Behavioral variant frontotemporal dementia can be especially difficult for family members, other experts said. Jan Oyebode, MD , of the University of Bradford, England, and her colleagues prospectively interviewed seven families and five patients with this form of dementia every 6-9 months to observe how the “lived experience” of the disease changed over time. Family members described struggling to understand emergent and worsening irritability, and lack of empathy in their loved one. “We saw this during the family interviews,” Dr. Oyebode added. “For example, one day a [caregiver with cancer] came back from chemotherapy, and her husband [the patient] turned to her and said something like, ‘you’re late. I’m hungry,’ and did not ask how the chemotherapy had gone. She had tears in her eyes. We had a number of examples like that.”

Another patient with behavioral variant frontotemporal dementia began “going off” on his children, something he had not done before, Dr. Oyebode said. Intellectually, he understood that frontotemporal dementia was causing his behavior, but he struggled to control his rage and could not empathize with his children’s pain, she added. “If you live with behavioral variant frontotemporal dementia, you may be only partially aware of changes in our empathy,” she added. “Because you don’t appreciate the way you have changed, you are puzzled by others’ reactions to you. And because you don’t understand the changes in your own abilities, you tend to attribute them to external factors and blame or avoid others.”

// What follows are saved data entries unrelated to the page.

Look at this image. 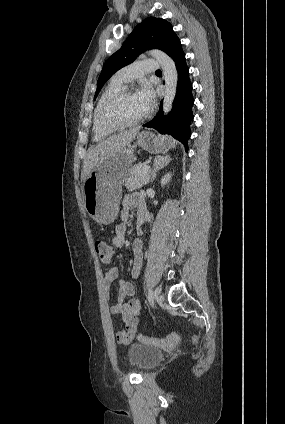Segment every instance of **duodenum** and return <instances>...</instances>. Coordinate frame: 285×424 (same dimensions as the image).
Wrapping results in <instances>:
<instances>
[{
	"label": "duodenum",
	"instance_id": "duodenum-1",
	"mask_svg": "<svg viewBox=\"0 0 285 424\" xmlns=\"http://www.w3.org/2000/svg\"><path fill=\"white\" fill-rule=\"evenodd\" d=\"M144 223H145V221H144V220H142L139 224H140V225H144Z\"/></svg>",
	"mask_w": 285,
	"mask_h": 424
}]
</instances>
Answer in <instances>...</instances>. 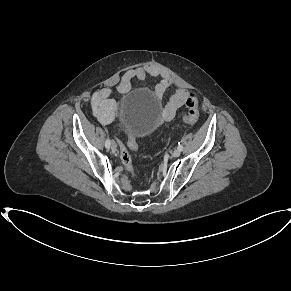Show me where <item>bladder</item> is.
I'll return each mask as SVG.
<instances>
[{"instance_id": "1", "label": "bladder", "mask_w": 291, "mask_h": 291, "mask_svg": "<svg viewBox=\"0 0 291 291\" xmlns=\"http://www.w3.org/2000/svg\"><path fill=\"white\" fill-rule=\"evenodd\" d=\"M158 107L157 99L153 98L147 91L135 90L123 98L121 110V129L129 136L146 137L153 134L157 129V123L152 117V112L141 114V108Z\"/></svg>"}]
</instances>
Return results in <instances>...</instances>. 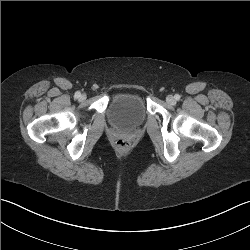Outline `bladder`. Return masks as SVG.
I'll return each mask as SVG.
<instances>
[{"label": "bladder", "instance_id": "31cf9c89", "mask_svg": "<svg viewBox=\"0 0 250 250\" xmlns=\"http://www.w3.org/2000/svg\"><path fill=\"white\" fill-rule=\"evenodd\" d=\"M108 114L115 127L131 130L139 127L145 121L147 111L141 96L120 93L111 99Z\"/></svg>", "mask_w": 250, "mask_h": 250}]
</instances>
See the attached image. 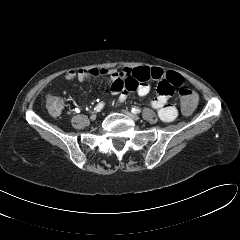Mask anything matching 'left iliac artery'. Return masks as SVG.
<instances>
[{"label": "left iliac artery", "instance_id": "left-iliac-artery-1", "mask_svg": "<svg viewBox=\"0 0 240 240\" xmlns=\"http://www.w3.org/2000/svg\"><path fill=\"white\" fill-rule=\"evenodd\" d=\"M131 111H132V113H134V114H139V113H141V109H139V108H137V107L132 108Z\"/></svg>", "mask_w": 240, "mask_h": 240}]
</instances>
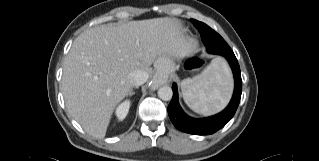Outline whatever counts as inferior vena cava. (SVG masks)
I'll return each instance as SVG.
<instances>
[{"label": "inferior vena cava", "mask_w": 319, "mask_h": 161, "mask_svg": "<svg viewBox=\"0 0 319 161\" xmlns=\"http://www.w3.org/2000/svg\"><path fill=\"white\" fill-rule=\"evenodd\" d=\"M148 77V73L142 70H136L129 74L130 83L132 84V86H140L144 84L147 81Z\"/></svg>", "instance_id": "obj_1"}]
</instances>
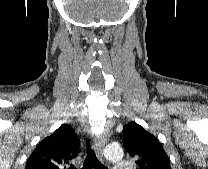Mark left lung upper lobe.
<instances>
[{"mask_svg": "<svg viewBox=\"0 0 208 169\" xmlns=\"http://www.w3.org/2000/svg\"><path fill=\"white\" fill-rule=\"evenodd\" d=\"M124 148L136 159L139 169H171L159 140L136 122L123 127Z\"/></svg>", "mask_w": 208, "mask_h": 169, "instance_id": "5c2ea615", "label": "left lung upper lobe"}]
</instances>
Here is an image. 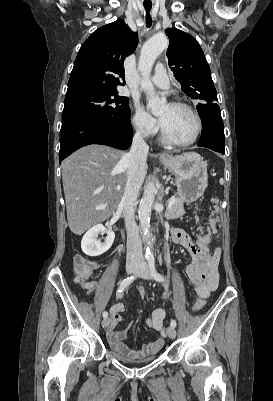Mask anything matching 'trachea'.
<instances>
[{
	"label": "trachea",
	"mask_w": 273,
	"mask_h": 401,
	"mask_svg": "<svg viewBox=\"0 0 273 401\" xmlns=\"http://www.w3.org/2000/svg\"><path fill=\"white\" fill-rule=\"evenodd\" d=\"M144 8L146 10V26L150 27L151 24H152V20H151V17H150V10L152 8V5H144Z\"/></svg>",
	"instance_id": "obj_1"
}]
</instances>
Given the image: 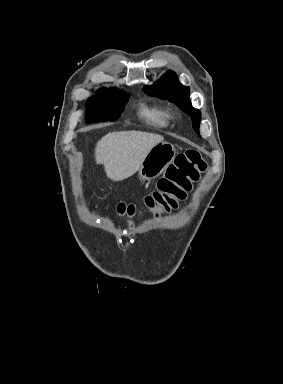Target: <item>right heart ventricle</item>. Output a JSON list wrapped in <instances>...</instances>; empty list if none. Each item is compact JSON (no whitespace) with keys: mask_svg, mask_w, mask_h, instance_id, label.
I'll return each mask as SVG.
<instances>
[{"mask_svg":"<svg viewBox=\"0 0 283 384\" xmlns=\"http://www.w3.org/2000/svg\"><path fill=\"white\" fill-rule=\"evenodd\" d=\"M139 113L147 123L156 128L167 127L172 117L170 109L160 101L141 102Z\"/></svg>","mask_w":283,"mask_h":384,"instance_id":"1","label":"right heart ventricle"}]
</instances>
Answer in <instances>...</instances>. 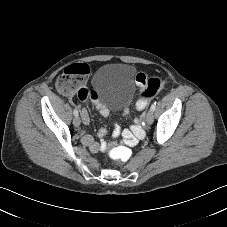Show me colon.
<instances>
[{
	"label": "colon",
	"instance_id": "colon-1",
	"mask_svg": "<svg viewBox=\"0 0 227 227\" xmlns=\"http://www.w3.org/2000/svg\"><path fill=\"white\" fill-rule=\"evenodd\" d=\"M75 67H70L58 79V86L67 94H75L81 100L87 99L85 89L79 87V78ZM136 83L139 87L137 94V107L139 111H143L148 102L154 98L162 88V81L159 77H146L142 73L136 75ZM135 141V136L128 135L125 142L128 146ZM105 149L109 152L114 164L124 165L129 161L130 150L128 148H113V145L104 144Z\"/></svg>",
	"mask_w": 227,
	"mask_h": 227
}]
</instances>
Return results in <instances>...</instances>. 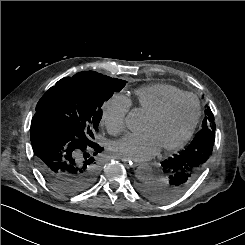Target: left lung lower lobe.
Instances as JSON below:
<instances>
[{
    "mask_svg": "<svg viewBox=\"0 0 245 245\" xmlns=\"http://www.w3.org/2000/svg\"><path fill=\"white\" fill-rule=\"evenodd\" d=\"M215 130L200 131L178 154L161 162L160 174L145 181L141 192L153 201H170L185 192L204 170L212 154Z\"/></svg>",
    "mask_w": 245,
    "mask_h": 245,
    "instance_id": "0a47b994",
    "label": "left lung lower lobe"
}]
</instances>
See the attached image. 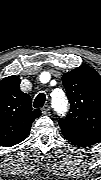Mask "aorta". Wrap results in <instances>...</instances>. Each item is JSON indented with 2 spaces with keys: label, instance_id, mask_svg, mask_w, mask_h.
Segmentation results:
<instances>
[{
  "label": "aorta",
  "instance_id": "obj_1",
  "mask_svg": "<svg viewBox=\"0 0 101 180\" xmlns=\"http://www.w3.org/2000/svg\"><path fill=\"white\" fill-rule=\"evenodd\" d=\"M53 103H54L55 109L59 113H64L65 112L67 102H66L64 96H62V97H54Z\"/></svg>",
  "mask_w": 101,
  "mask_h": 180
}]
</instances>
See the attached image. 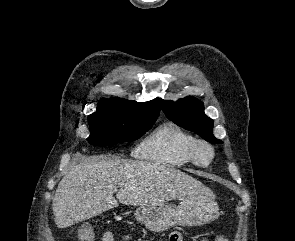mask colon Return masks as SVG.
<instances>
[{
    "label": "colon",
    "mask_w": 295,
    "mask_h": 241,
    "mask_svg": "<svg viewBox=\"0 0 295 241\" xmlns=\"http://www.w3.org/2000/svg\"><path fill=\"white\" fill-rule=\"evenodd\" d=\"M82 240L83 241L94 240V231L92 228H85L82 231ZM169 241H183V236L179 232H173L172 236L169 238ZM214 241H229V240L223 237H218Z\"/></svg>",
    "instance_id": "1"
}]
</instances>
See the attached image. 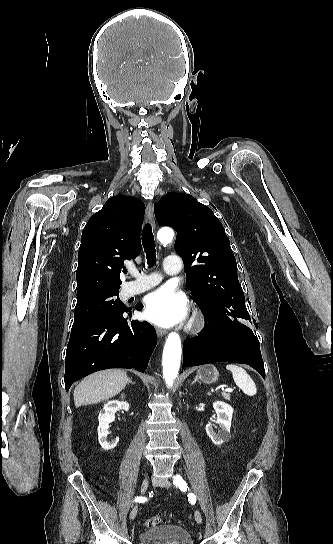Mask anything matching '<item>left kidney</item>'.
<instances>
[{
	"label": "left kidney",
	"mask_w": 333,
	"mask_h": 544,
	"mask_svg": "<svg viewBox=\"0 0 333 544\" xmlns=\"http://www.w3.org/2000/svg\"><path fill=\"white\" fill-rule=\"evenodd\" d=\"M213 408L216 412L217 418L215 424L220 426V431L217 433L214 431L215 424L208 423L206 425V433L216 445H220L231 438L230 428L232 422L233 408L221 401L213 403Z\"/></svg>",
	"instance_id": "obj_1"
}]
</instances>
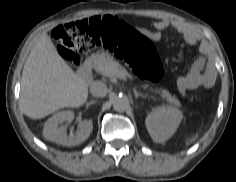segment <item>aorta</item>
Listing matches in <instances>:
<instances>
[{"label": "aorta", "mask_w": 236, "mask_h": 182, "mask_svg": "<svg viewBox=\"0 0 236 182\" xmlns=\"http://www.w3.org/2000/svg\"><path fill=\"white\" fill-rule=\"evenodd\" d=\"M113 108L118 112H124L129 107V100L126 96L118 95L113 98Z\"/></svg>", "instance_id": "aorta-1"}]
</instances>
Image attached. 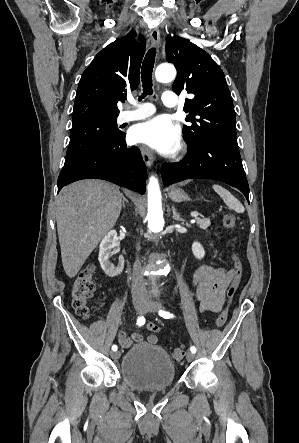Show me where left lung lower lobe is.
I'll return each instance as SVG.
<instances>
[{
  "label": "left lung lower lobe",
  "mask_w": 299,
  "mask_h": 443,
  "mask_svg": "<svg viewBox=\"0 0 299 443\" xmlns=\"http://www.w3.org/2000/svg\"><path fill=\"white\" fill-rule=\"evenodd\" d=\"M164 185L189 178H209L238 188L249 202V185L237 145L208 139L188 145L186 157L161 168Z\"/></svg>",
  "instance_id": "left-lung-lower-lobe-1"
}]
</instances>
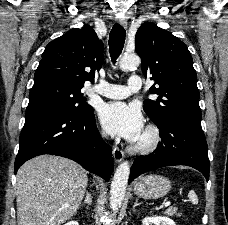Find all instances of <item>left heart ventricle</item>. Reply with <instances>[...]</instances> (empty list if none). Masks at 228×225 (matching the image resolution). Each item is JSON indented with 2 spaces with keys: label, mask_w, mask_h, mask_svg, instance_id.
I'll return each instance as SVG.
<instances>
[{
  "label": "left heart ventricle",
  "mask_w": 228,
  "mask_h": 225,
  "mask_svg": "<svg viewBox=\"0 0 228 225\" xmlns=\"http://www.w3.org/2000/svg\"><path fill=\"white\" fill-rule=\"evenodd\" d=\"M140 140H142V136L137 141H140Z\"/></svg>",
  "instance_id": "b2bd125f"
}]
</instances>
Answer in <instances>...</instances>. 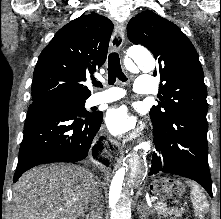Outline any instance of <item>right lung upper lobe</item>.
Returning a JSON list of instances; mask_svg holds the SVG:
<instances>
[{"label":"right lung upper lobe","instance_id":"cb5924a9","mask_svg":"<svg viewBox=\"0 0 221 219\" xmlns=\"http://www.w3.org/2000/svg\"><path fill=\"white\" fill-rule=\"evenodd\" d=\"M112 22L97 13L62 27L41 52L32 82L33 103L54 98L87 99L84 84L106 61Z\"/></svg>","mask_w":221,"mask_h":219}]
</instances>
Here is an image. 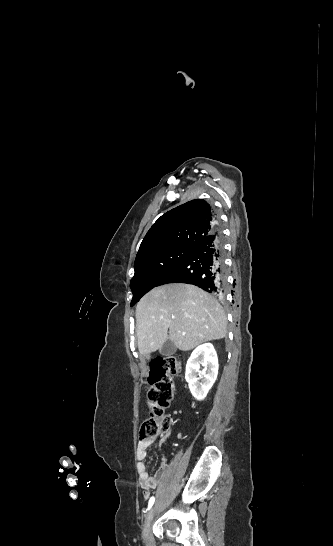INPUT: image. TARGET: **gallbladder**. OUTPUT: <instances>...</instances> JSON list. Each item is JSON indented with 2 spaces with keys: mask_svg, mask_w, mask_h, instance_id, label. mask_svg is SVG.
<instances>
[{
  "mask_svg": "<svg viewBox=\"0 0 333 546\" xmlns=\"http://www.w3.org/2000/svg\"><path fill=\"white\" fill-rule=\"evenodd\" d=\"M177 350L176 345L172 341H167L160 349L159 353L162 356H172Z\"/></svg>",
  "mask_w": 333,
  "mask_h": 546,
  "instance_id": "bac80fb5",
  "label": "gallbladder"
}]
</instances>
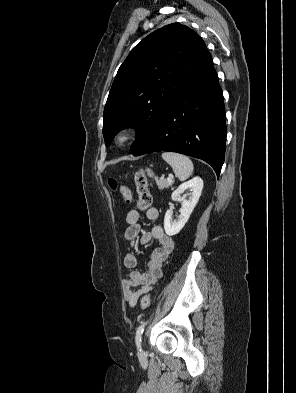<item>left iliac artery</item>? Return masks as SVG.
Segmentation results:
<instances>
[{"instance_id":"44dca946","label":"left iliac artery","mask_w":296,"mask_h":393,"mask_svg":"<svg viewBox=\"0 0 296 393\" xmlns=\"http://www.w3.org/2000/svg\"><path fill=\"white\" fill-rule=\"evenodd\" d=\"M147 324V322H143L136 331V336H135V340H136V345L138 348H140V343H141V335L144 331V327ZM141 350V349H140Z\"/></svg>"}]
</instances>
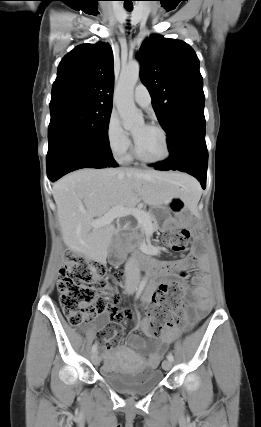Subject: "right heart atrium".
<instances>
[{"instance_id": "d8ad5b80", "label": "right heart atrium", "mask_w": 261, "mask_h": 427, "mask_svg": "<svg viewBox=\"0 0 261 427\" xmlns=\"http://www.w3.org/2000/svg\"><path fill=\"white\" fill-rule=\"evenodd\" d=\"M105 135L110 152L121 161L128 159L132 146L131 140L115 113L108 118Z\"/></svg>"}]
</instances>
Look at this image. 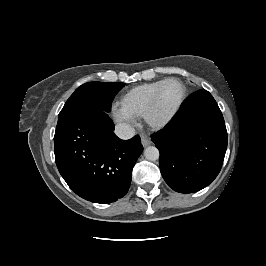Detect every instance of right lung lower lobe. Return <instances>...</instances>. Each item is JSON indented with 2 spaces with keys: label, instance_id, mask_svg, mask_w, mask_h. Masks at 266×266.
<instances>
[{
  "label": "right lung lower lobe",
  "instance_id": "obj_1",
  "mask_svg": "<svg viewBox=\"0 0 266 266\" xmlns=\"http://www.w3.org/2000/svg\"><path fill=\"white\" fill-rule=\"evenodd\" d=\"M114 128L107 112L86 107L55 131L57 168L68 186L85 200L111 203L129 189L143 146L139 136L119 139Z\"/></svg>",
  "mask_w": 266,
  "mask_h": 266
}]
</instances>
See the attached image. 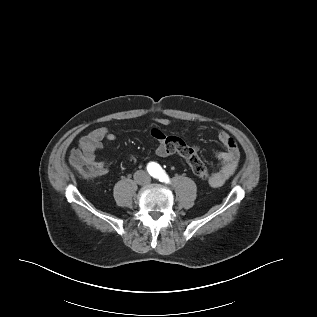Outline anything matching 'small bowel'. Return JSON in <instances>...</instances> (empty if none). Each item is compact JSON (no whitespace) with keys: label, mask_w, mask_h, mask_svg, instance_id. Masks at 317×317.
Masks as SVG:
<instances>
[{"label":"small bowel","mask_w":317,"mask_h":317,"mask_svg":"<svg viewBox=\"0 0 317 317\" xmlns=\"http://www.w3.org/2000/svg\"><path fill=\"white\" fill-rule=\"evenodd\" d=\"M154 121L161 126H168L171 124L170 119L164 116H156ZM151 134L157 141L156 153L160 157H168L173 154H178V150L190 147L179 137L165 136L159 128L152 129ZM115 140L116 135L110 132L106 127L94 128L80 139L78 149L71 153V162L74 164L77 158L92 161L97 169L96 176L106 175L108 173V169L102 163L95 160V153L103 148L104 141ZM218 140L223 145L224 151L217 154V159L220 162V169L212 174L208 182V184L213 188L220 187L233 175L240 158L238 145L228 133L221 131L218 134ZM192 148L197 152L196 147Z\"/></svg>","instance_id":"small-bowel-1"}]
</instances>
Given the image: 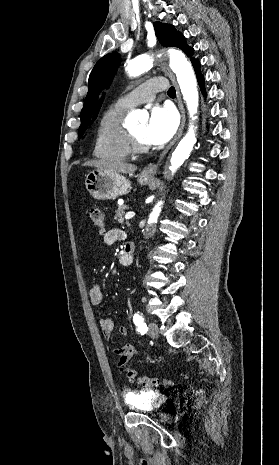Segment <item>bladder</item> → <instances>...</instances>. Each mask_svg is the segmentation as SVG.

But over time, four of the five patients acknowledged that their families had the most insight into their changing cognition and behavior, and some clearly tried to control their behaviors, Dr. Oyebode said. Nonetheless, it is important to understand that even when patients factually accept their diagnosis, they tend not to “live it from the inside,” she emphasized. “Because you [the patient] feel the same, you may be somewhat bewildered by the changes in your life. But because you do not ‘feel’ the changes, you are able to accept them, even though they are dramatic.”

Such acceptance comes more easily when patients receive calm, direct feedback from family members, she also reported. Family members, too, valued open communication as key to their own process. “For families, there needed to be a [transition] from awareness of the dementia, to empathic understanding, to developing coping processes,” she said. For example, family members learned to help patients plan ahead, step by step, for outings and deconstruct tasks by working them out on a whiteboard, she said.

Studies like this one are important because there is little research on presenile dementia, Dr. Rosen said. “When you’re dealing with young-onset dementia, behavioral variant frontotemporal dementia has to be very prominent in your mind” – particularly because it progresses faster than do the other variants and about twice as fast as does Alzheimer’s disease. It can be easier to understand the symptomatic complexities of frontotemporal dementia by mapping them to specific neuroanatomy, Dr. Rosen added. Imaging is central to diagnosis, and indeed, frontotemporal dementia is the only neurodegenerative disease for which Medicare has approved FDG-PET scans as a diagnostic measure.

“What really differentiates frontotemporal dementia [from other dementias] is involvement of the orbital and medial lobes,” Dr. Rosen emphasized. “Think of Phineas Gage – the rod went right through the part of the brain we’re talking about.”